Rania ikut tertawa dan kembali memeluk Galen sebagai permintaan maaf atas kesalahannya tadi. Rania sadar, sesibuk dan seperti apapun masalah pekerjaannya, tidak seharusnya Rania sampai membentak suaminya begitu. Galen melihat jam tangannya, sekitar lima belas menit lagi ia harus sudah sampai di rumah sakit. Galen bukanlah tipe orang yang suka telat dan sangat tidak mau membuat pasien-pasiennya harus menunggu hanya karena ia sibuk dengan masalah pribadinya.

"Aku harus ke rumah sakit, Ran," ucap Galen yang hanya dibalas dengan deheman pelan dari Rania.

"Nanti malam kalau di atas jam sepuluh aku belum pulang, kamu langsung tidur aja, ya," sambung Galen yang diangguki oleh Rania.

"Kalau bisa, pulangnya jangan malam-malam," cicit Rania menatap Galen dengan penuh harap.

Galen mengiyakan saja walaupun sebenarnya ia tidak menjamin akan bisa pulang cepat, karena biasanya saja sampai jam sebelas atau jam dua belas malam. Namun, mau bagaimana lagi. Memang ini sudah pekerjaan Galen.

"Aku antar sampai bawah, ya." Mendengar hal ini Galen langsung tersenyum dan dengan senang hati ia menggandeng Rania sepanjang perjalanan dari ruang kerjanya yang ada di lantai dua, hingga sampai di pintu masuk butik.

Semua pegawai Rania memperhatikannya dan Galen. Sedikit aneh dan lucu rasanya. Pria yang sejak dulu selalu keluar masuk butik ini seenaknya saja, dan ngakunya hanya sahabat bos mereka, tetapi pada akhirnya pun bersatu dalam ikatan suci pernikahan. Serasi, satu kata itu yang dulu selalu mereka ucapkan saat melihat Galen dan Rania berjalan berdampingan.

"Ya udah, sana," ucap Rania saat Galen tak kunjung melanjutkan langkahnya menuju mobil.

Galen mendekati telinga Rania dan berbisik pelan padanya, "Kiss-nya, jangan lupa, Ran."

Rania berdecak kesal, dengan cepat ia mencium pipi Galen. Namun, bukan itu yang Galen inginkan. "Ini yang aku mau," ucap Galen sesaat setelah ia mencium bibir Rania, membuat si empunya langsung mematung sambil memegang bibirnya lagi, lalu memastikan keadaan sekitarnya yang mendadak jadi hening.

Apalagi kalau bukan semua pegawai Rania benar-benar menyaksikan hal itu dengan mata kepala mereka sendiri.
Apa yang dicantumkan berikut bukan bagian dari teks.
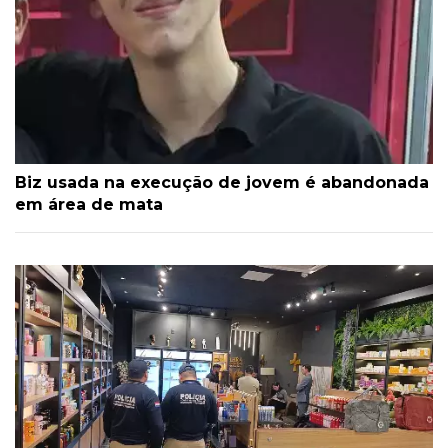
Biz usada na execução de jovem é abandonada
em área de mata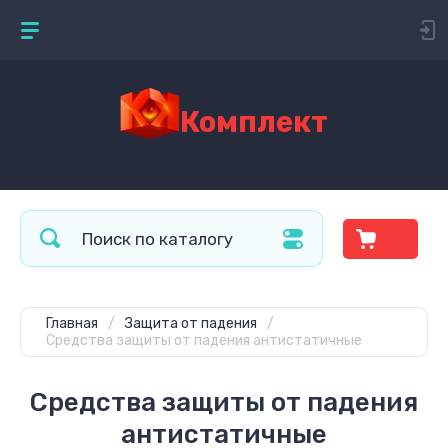
Комплект
Главная
/
Защита от падения
/
Средства защиты от падения антистатичные
Средства защиты от падения
антистатичные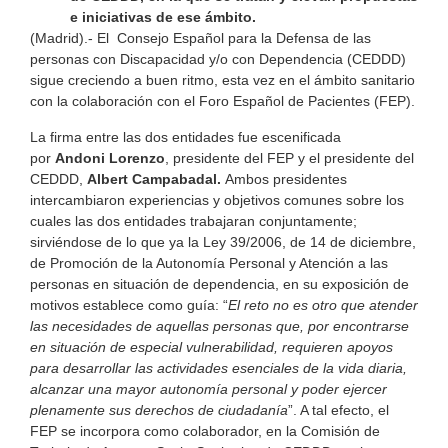
e iniciativas de ese ámbito.
(Madrid).- El Consejo Español para la Defensa de las
personas con Discapacidad y/o con Dependencia (CEDDD)
sigue creciendo a buen ritmo, esta vez en el ámbito sanitario
con la colaboración con el Foro Español de Pacientes (FEP).
La firma entre las dos entidades fue escenificada
por
Andoni Lorenzo
, presidente del FEP y el presidente del
CEDDD,
Albert Campabadal.
Ambos presidentes
intercambiaron experiencias y objetivos comunes sobre los
cuales las dos entidades trabajaran conjuntamente;
sirviéndose de lo que ya la Ley 39/2006, de 14 de diciembre,
de Promoción de la Autonomía Personal y Atención a las
personas en situación de dependencia, en su exposición de
motivos establece como guía: “
El reto no es otro que atender
las necesidades de aquellas personas que, por encontrarse
en situación de especial vulnerabilidad, requieren apoyos
para desarrollar las actividades esenciales de la vida diaria,
alcanzar una mayor autonomía personal y poder ejercer
plenamente sus derechos de ciudadanía
”. A tal efecto, el
FEP se incorpora como colaborador, en la Comisión de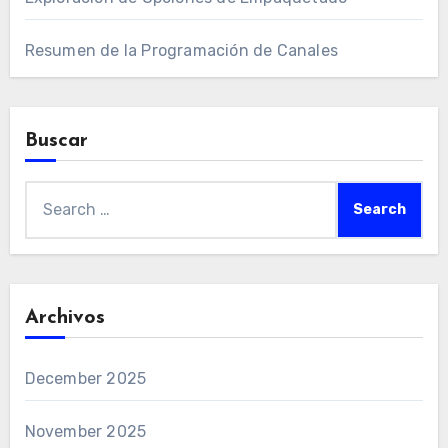
Resumen de la Programación de Canales
Buscar
Search
for:
Archivos
December 2025
November 2025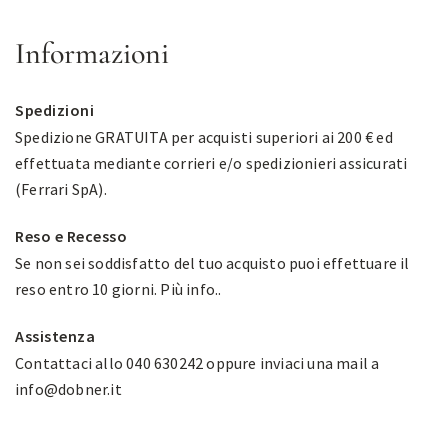
Informazioni
Spedizioni
Spedizione GRATUITA per acquisti superiori ai 200 € ed
effettuata mediante corrieri e/o spedizionieri assicurati
(Ferrari SpA).
Reso e Recesso
Se non sei soddisfatto del tuo acquisto puoi effettuare il
reso entro 10 giorni.
Più info.
.
Assistenza
Contattaci allo 040 630242 oppure inviaci una mail a
info@dobner.it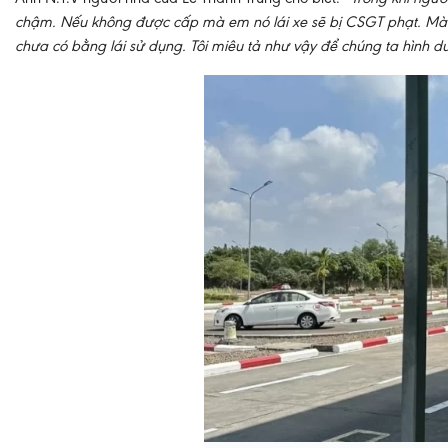
chậm. Nếu không được cấp mà em nó lái xe sẽ bị CSGT phạt. Mà xui 
chưa có bằng lái sử dụng. Tôi miêu tả như vậy để chúng ta hình 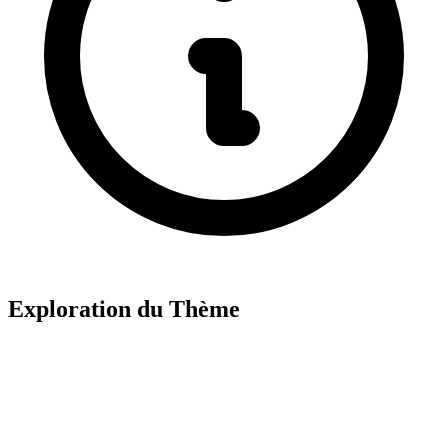
Exploration du Thème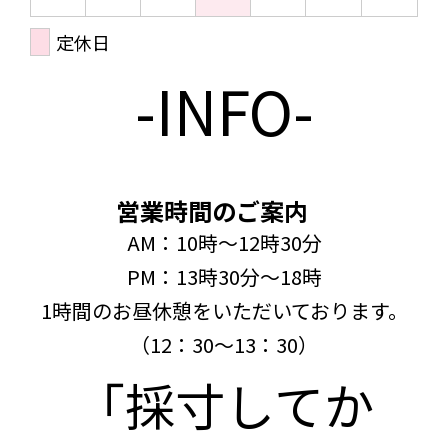
定休日
-INFO-
営業時間のご案内
AM：10時～12時30分
PM：13時30分～18時
1時間のお昼休憩をいただいております。
（12：30～13：30）
「採寸してか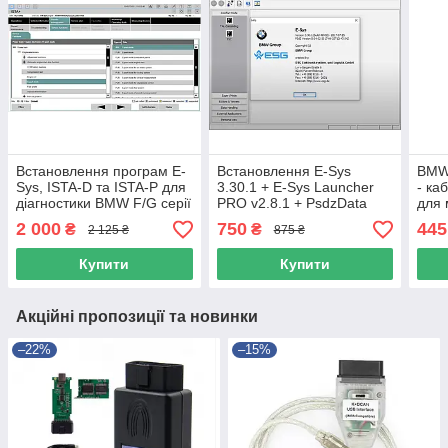
Встановлення програм E-
Встановлення E-Sys
BMW
Sys, ISTA-D та ISTA-P для
3.30.1 + E-Sys Launcher
- ка
діагностики BMW F/G серії
PRO v2.8.1 + PsdzData
для 
Full / lite для кабеля Enet
(10p
2 000
750
445
₴
₴
2 125 ₴
875 ₴
або icom
Купити
Купити
Акційні пропозиції та новинки
–22%
–15%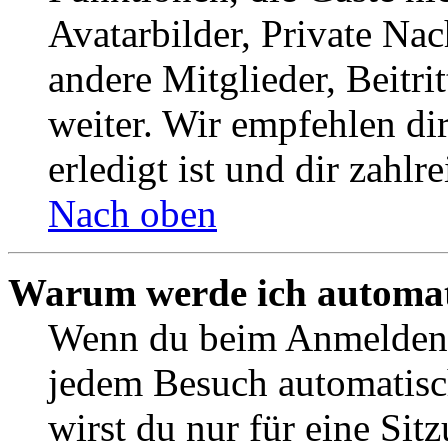
Avatarbilder, Private Na
andere Mitglieder, Beitr
weiter. Wir empfehlen di
erledigt ist und dir zahlre
Nach oben
Warum werde ich automat
Wenn du beim Anmelden 
jedem Besuch automatisc
wirst du nur für eine Sit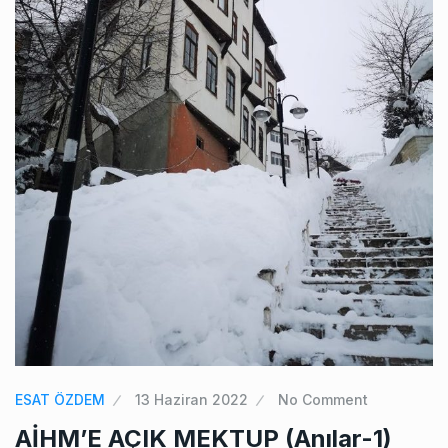
ESAT ÖZDEM
13 Haziran 2022
No Comment
AİHM’E AÇIK MEKTUP (Anılar-1)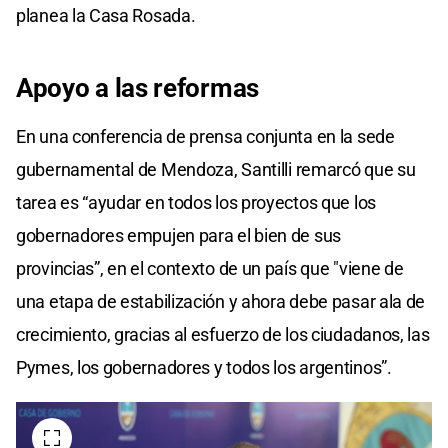
planea la Casa Rosada.
Apoyo a las reformas
En una conferencia de prensa conjunta en la sede
gubernamental de Mendoza, Santilli remarcó que su
tarea es “ayudar en todos los proyectos que los
gobernadores empujen para el bien de sus
provincias”, en el contexto de un país que "viene de
una etapa de estabilización y ahora debe pasar ala de
crecimiento, gracias al esfuerzo de los ciudadanos, las
Pymes, los gobernadores y todos los argentinos”.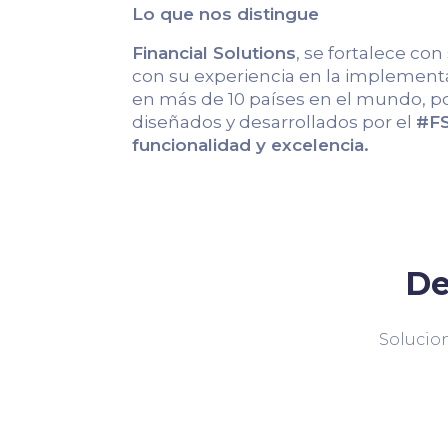
Lo que nos distingue
Financial Solutions
, se fortalece con
con su experiencia en la implementa
en más de 10 países en el mundo, po
diseñados y desarrollados por el
#FS
funcionalidad y excelencia.
De
Solucion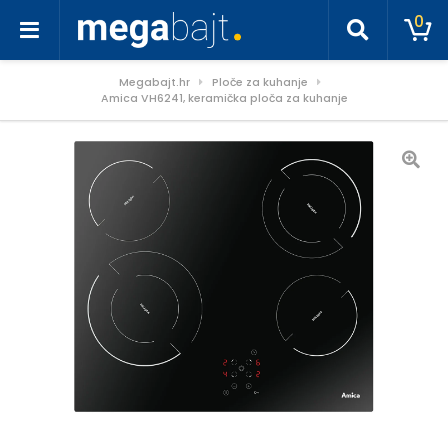
0
Megabajt.hr
Ploče za kuhanje
Amica VH6241, keramička ploča za kuhanje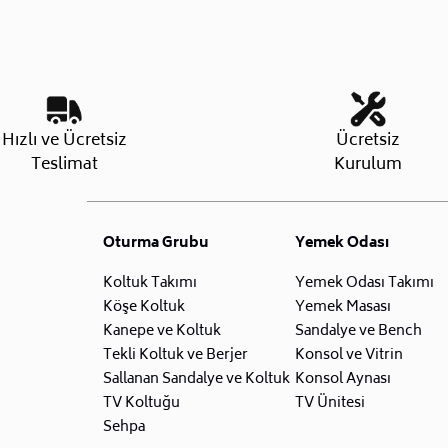
Hızlı ve Ücretsiz
Ücretsiz
Teslimat
Kurulum
Oturma Grubu
Yemek Odası
Koltuk Takımı
Yemek Odası Takımı
Köşe Koltuk
Yemek Masası
Kanepe ve Koltuk
Sandalye ve Bench
Tekli Koltuk ve Berjer
Konsol ve Vitrin
Sallanan Sandalye ve Koltuk
Konsol Aynası
TV Koltuğu
TV Ünitesi
Sehpa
Rania menutup wajahnya yang memerah malu, ingin sekali rasanya ia mencubit bibir Galen yang dengan seenaknya mencium Rania di depan semua pegawai butiknya. Dari sini, dapat Rania lihat jika Galen sedang menertawakannya.

Galen bangke! Gue maluuu, jerit Rania di dalam hatinya.

Sesaat kemudian, Rania berbalik dan menatap semua pegawainya dengan tajam. "Kembali bekerja!" tegas Rania menyadarkan mereka dan langsung kembali pada pekerjaan masing-masing.

Rania pun hendak masuk ke dalam ruangannya lagi. Namun, begitu Rania melihat sebuah mobil sedan berwarna hitam baru saja berhenti tepat di halaman butiknya, sesekali ia berniat untuk menyambut pelanggannya. Sayangnya, saat melihat siapa orang yang sama-sama keluar dari dalam mobil itu, rasanya membuat dada Rania sesak. Jantung Rania berdegup lebih cepat dari sebelumnya sambil berjalan mundur dengan kepala yang menggeleng pelan.

I-itu Tante Arista sama ... d-dia. Nggak, e-enggak mungkin!